Prolonged vitamin deficiencies can further compromise health. Specifically, a prolonged vitamin E deficiency can lead to the development of limiting ataxia and gait disturbances. Some individuals may develop retinal degeneration and blindness. If left untreated, the condition may lead to death.'

== Current research ==
A primary goal of abetalipoproteinemia research is to supply the fat-soluble vitamins the body lacks in the disease. Previous research considered the short-term use of intravenous infusion of vitamins A and E. The goal was to determine whether these infusions would delay or counteract the symptoms in patients. No results were posted.

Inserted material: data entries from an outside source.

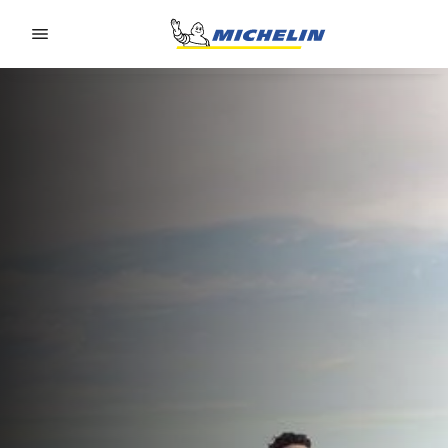
Go to page content
Go to page navigation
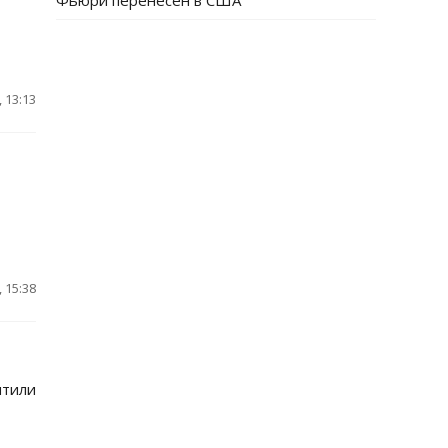
Фьюри перенесен в США
 13:13
 15:38
итили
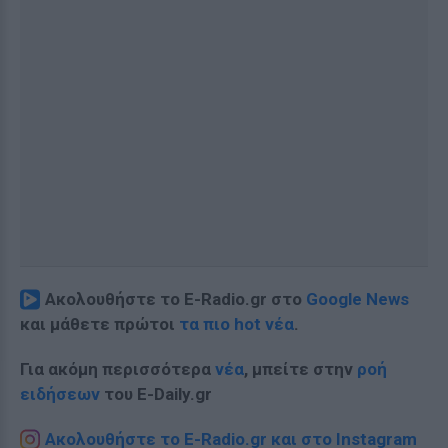
Ακολουθήστε το E-Radio.gr στο
Google News
και μάθετε πρώτοι
τα πιο hot νέα
.
Για ακόμη περισσότερα
νέα
, μπείτε στην
ροή
ειδήσεων
του E-Daily.gr
Ακολουθήστε το E-Radio.gr και στο Instagram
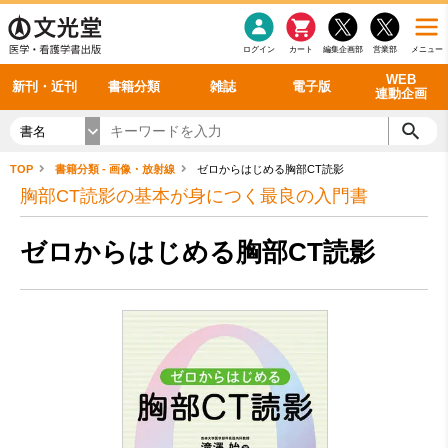
感染症
書籍「データに基づく臨床動作分析」WEB動画
老年医学
看護・介護
雑誌投稿規定
呼吸器
理学療法
電子書籍
書籍「眼手術学」WEB動画
新刊一覧
外科学一般
ログイン
カート
編集企画部
営業部
メニュー
循環器
雑誌案内・年間購読
電子雑誌
書籍「神経症候学 II 改訂第二版」 WEB動画
今後の発行予定
整形外科
最新号
バックナンバー
シリーズ一覧
WEB
新刊・近刊
書籍分類
雑誌
電子版
連動企画
書名
TOP
書籍分類 - 画像・放射線
ゼロからはじめる胸部CT読影
胸部CT読影の基本が身につく最良の入門書
ゼロからはじめる胸部CT読影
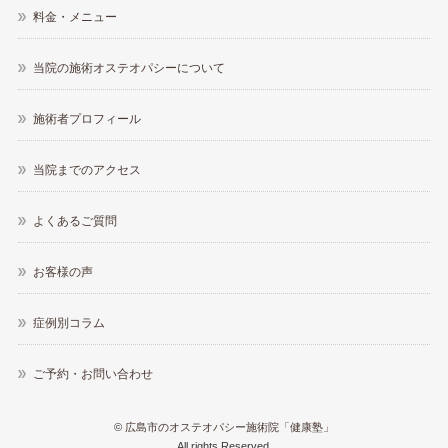
料金・メニュー
当院の施術オステオパシーについて
施術者プロフィール
当院までのアクセス
よくあるご質問
お客様の声
症例別コラム
ご予約・お問い合わせ
©
広島市のオステオパシー施術院「健康塾」
All rights Reserved.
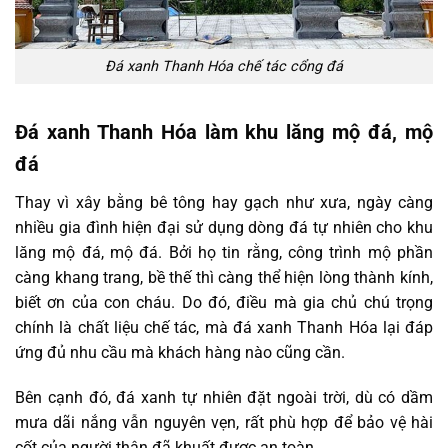
Đá xanh Thanh Hóa chế tác cổng đá
Đá xanh Thanh Hóa làm khu lăng mộ đá, mộ
đá
Thay vì xây bằng bê tông hay gạch như xưa, ngày càng
nhiều gia đình hiện đại sử dụng dòng đá tự nhiên cho khu
lăng mộ đá, mộ đá. Bởi họ tin rằng, công trình mộ phần
càng khang trang, bề thế thì càng thể hiện lòng thành kính,
biết ơn của con cháu. Do đó, điều mà gia chủ chú trọng
chính là chất liệu chế tác, mà đá xanh Thanh Hóa lại đáp
ứng đủ nhu cầu mà khách hàng nào cũng cần.
Bên cạnh đó, đá xanh tự nhiên đặt ngoài trời, dù có dầm
mưa dãi nắng vẫn nguyên vẹn, rất phù hợp để bảo vệ hài
cốt của người thân đã khuất được an toàn.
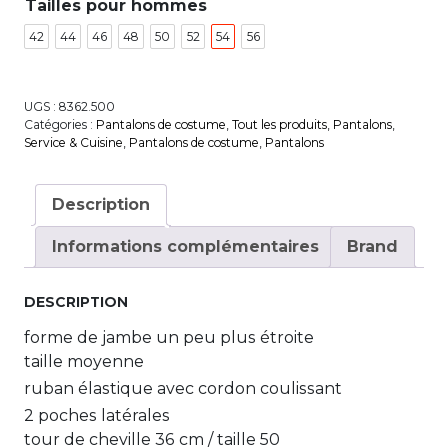
Tailles pour hommes
42
44
46
48
50
52
54
56
UGS :
8362.500
Catégories :
Pantalons de costume
,
Tout les produits
,
Pantalons
,
Service & Cuisine
,
Pantalons de costume
,
Pantalons
Description
Informations complémentaires
Brand
DESCRIPTION
forme de jambe un peu plus étroite
taille moyenne
ruban élastique avec cordon coulissant
2 poches latérales
tour de cheville 36 cm / taille 50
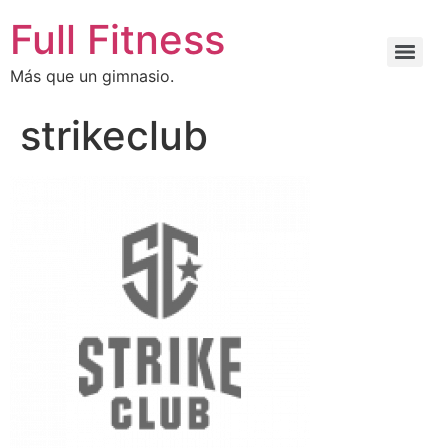
Full Fitness
Más que un gimnasio.
strikeclub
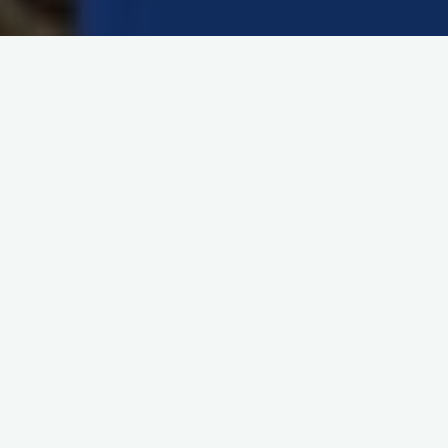
Les Petits Chanteurs de Grenoble ouvrent un nouveau groupe
pour ls débutants à la rentrée en Septembre !
Qui peut s’inscrire au chœur ?
Les garçons et filles à partir de 8 ans, et jusqu’à 18. Il existent
des groupes pour les primaires, les collégiens, et les lycéens.
Une répétition semaine, plus week-ends, camps, concerts, etc.
Une belle activité pour qui aime chanter !
Détails (horaires, conditions, etc.) :
contacter le chef de choeur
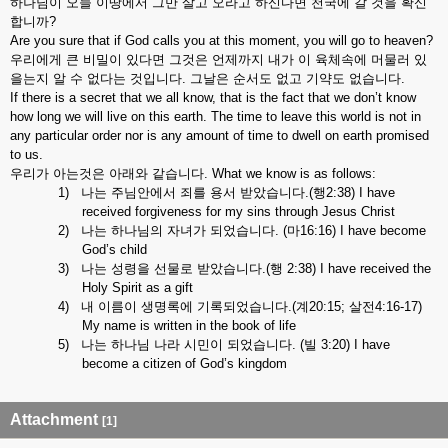
하나님이
오늘
이땅에서
그만
살고
오라고
하신다면
천국에
갈
것을
확신
합니까
?
Are you sure that if God calls you at this moment, you will go to heaven?
우리에게
큰
비밀이
있다면
그것은
언제까지
내가
이
육체속에
머물러
있
을는지
알
수
없다는
것입니다
.
그날은
순서도
없고
기약도
없습니다
.
If there is a secret that we all know, that is the fact that we don’t know
how long we will live on this earth. The time to leave this world is not in
any particular order nor is any amount of time to dwell on earth promised
to us.
우리가
아는것은
아래와
같습니다
. What we know is as follows:
1)
나는
주님안에서
죄를
용서
받았습니다
.(
행
2:38) I have
received forgiveness for my sins through Jesus Christ
2)
나는
하나님의
자녀가
되었습니다
. (
마
16:16) I have become
God’s child
3)
나는
성령을
선물로
받았습니다
.(
행
2:38) I have received the
Holy Spirit as a gift
4)
내
이름이
생명록에
기록되었습니다
.(
계
20:15;
살전
4:16-17)
My name is written in the book of life
5)
나는
하나님
나라
시민이
되었습니다
. (
빌
3:20) I have
become a citizen of God’s kingdom
Attachment
[1]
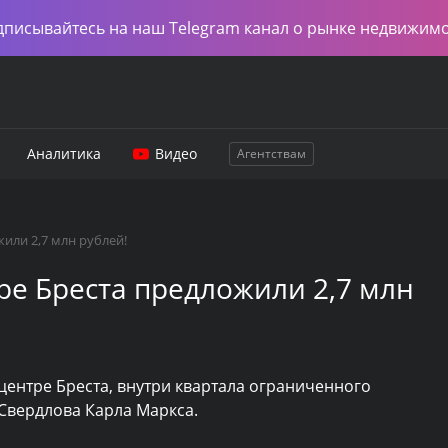
дписывайтесь на наш Telegram канал о рынке недвижим
Аналитика
Видео
Агентствам
или 2,7 млн рублей!
ре Бреста предложили 2,7 млн
 центре Бреста, внутри квартала ограниченного
Свердлова Карла Маркса.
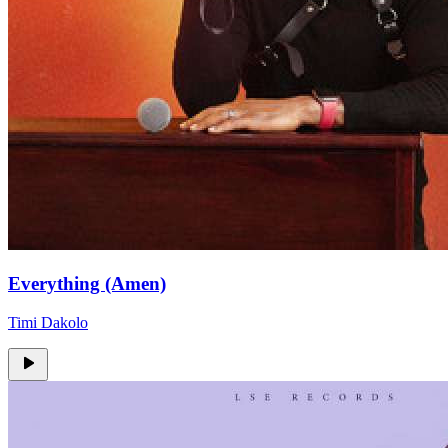
Everything (Amen)
Timi Dakolo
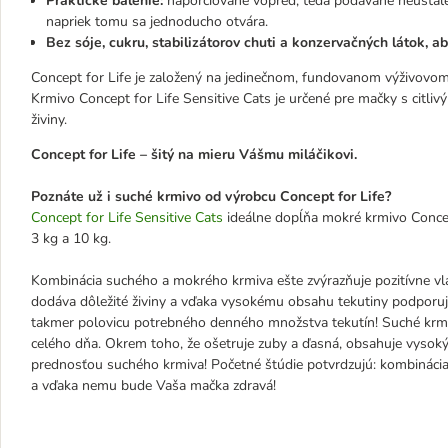
Praktické balenie:
naporciované vopred, teda podávané neustále č
napriek tomu sa jednoducho otvára.
Bez sóje, cukru, stabilizátorov chuti a konzervačných látok, a
Concept for Life je založený na jedinečnom, fundovanom výživovom k
Krmivo Concept for Life Sensitive Cats je určené pre mačky s citl
živiny.
Concept for Life – šitý na mieru Vášmu miláčikovi.
Poznáte už i suché krmivo od výrobcu Concept for Life?
Concept for Life Sensitive Cats
ideálne dopĺňa mokré krmivo Concept
3 kg a 10 kg.
Kombinácia suchého a mokrého krmiva ešte zvýrazňuje pozitívne vl
dodáva dôležité živiny a vďaka vysokému obsahu tekutiny podporuje 
takmer polovicu potrebného denného množstva tekutín! Suché krmi
celého dňa. Okrem toho, že ošetruje zuby a ďasná, obsahuje vysoký p
prednosťou suchého krmiva! Početné štúdie potvrdzujú: kombinác
a vďaka nemu bude Vaša mačka zdravá!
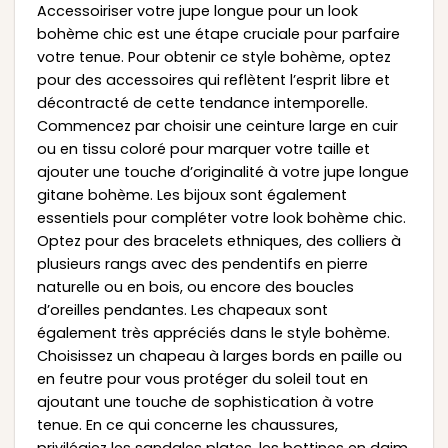
Accessoiriser votre jupe longue pour un look
bohème chic est une étape cruciale pour parfaire
votre tenue. Pour obtenir ce style bohème, optez
pour des accessoires qui reflètent l’esprit libre et
décontracté de cette tendance intemporelle.
Commencez par choisir une ceinture large en cuir
ou en tissu coloré pour marquer votre taille et
ajouter une touche d’originalité à votre jupe longue
gitane bohème. Les bijoux sont également
essentiels pour compléter votre look bohème chic.
Optez pour des bracelets ethniques, des colliers à
plusieurs rangs avec des pendentifs en pierre
naturelle ou en bois, ou encore des boucles
d’oreilles pendantes. Les chapeaux sont
également très appréciés dans le style bohème.
Choisissez un chapeau à larges bords en paille ou
en feutre pour vous protéger du soleil tout en
ajoutant une touche de sophistication à votre
tenue. En ce qui concerne les chaussures,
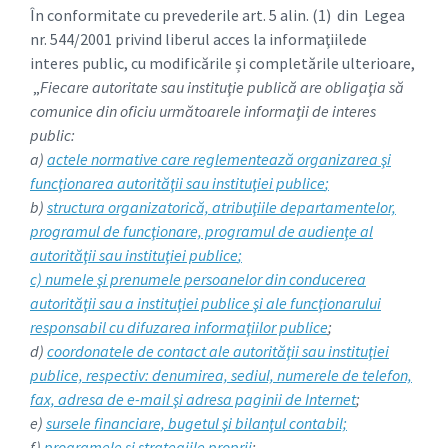
În conformitate cu prevederile art. 5 alin. (1) din Legea
nr. 544/2001 privind liberul acces la informaţiilede
interes public, cu modificările și completările ulterioare,
„
Fiecare autoritate sau instituţie publică are obligaţia să
comunice din oficiu următoarele informaţii de interes
public:
a)
actele normative care reglementează organizarea şi
funcţionarea autorităţii sau instituţiei publice
;
b)
structura organizatorică, atribuţiile departamentelor,
programul de funcţionare, programul de audienţe al
autorităţii sau instituţiei publice
;
c) numele şi prenumele persoanelor din conducerea
autorităţii sau a instituţiei publice şi ale funcţionarului
responsabil cu difuzarea informaţiilor publice
;
d)
coordonatele de contact ale autorităţii sau instituţiei
publice, respectiv: denumirea, sediul, numerele de telefon,
fax, adresa de e-mail şi adresa paginii de Internet
;
e)
sursele financiare, bugetul şi bilanţul contabil;
f)
programele şi strategiile proprii
;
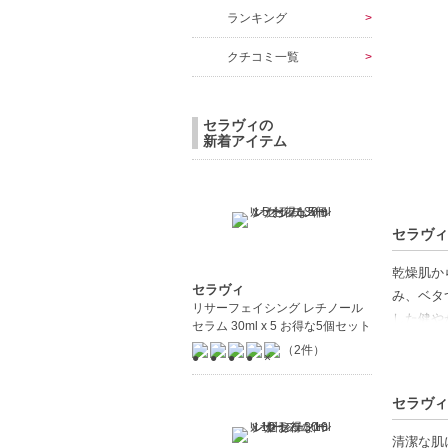
ランキング
クチコミ一覧
セラヴィの
新着アイテム
セラヴィ
乾燥肌か
セラヴィ
み、ベタ
リサーフェイシング レチノール
した健や
セラム 30ml x 5 お得な5個セット
（2件）
【商品の
セラミド
セラヴィ
ヒアルロ
全身使用
清潔な肌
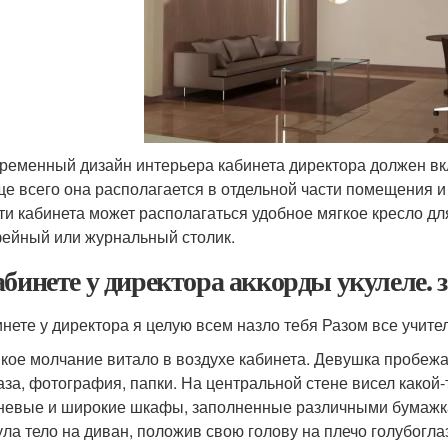
ременный дизайн интерьера кабинета директора должен вк
е всего она располагается в отдельной части помещения и 
ти кабинета может располагаться удобное мягкое кресло д
ейный или журнальный столик.
абинете у директора аккорды укулеле. 
инете у директора я целую всем назло тебя Разом все учите
кое молчание витало в воздухе кабинета. Девушка пробежал
аза, фотография, папки. На центральной стене висел какой
невые и широкие шкафы, заполненные различными бумажка
ула тело на диван, положив свою голову на плечо голубогла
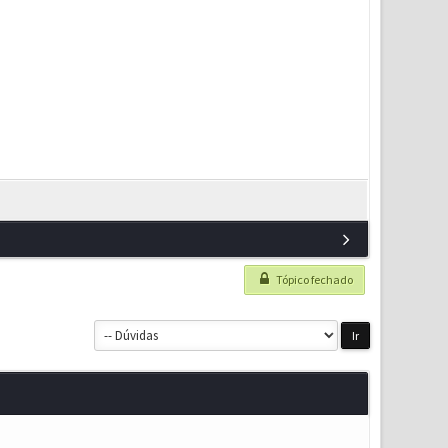
Tópico fechado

More recent research has focused on different ways to supply the patient with vitamin E. In 2018, the Journal of Lipid Research published a study testing alternative forms of vitamin E absorption. Currently, vitamin E is most often supplemented in the fat-soluble form vitamin E acetate. Due to fat malabsorption, the intended supplementation is considerably compromised. Two different forms were tested: vitamin E tocofersolan and α-tocopherol acetate. The study concluded that plasma bioavailabilities were extremely low (2.8% and 3.1%, respectively). Additionally, plasma concentrations of tocopherol were not significantly different in patients.

This study provides new insight in vitamin E supplementation and suggests further research is needed with different forms of vitamin E as possible treatment options to abetalipoproteinemia.

Currently, there is a clinical study recruiting abetalipoproteinemia patients to study inherited retinal degenerative disease. There is also a second clinical study, currently under recruitment, to investigate the consequences of deficiencies in lipophilic nutrients in this disease, such as lutein and carotenes, on retinal macular function.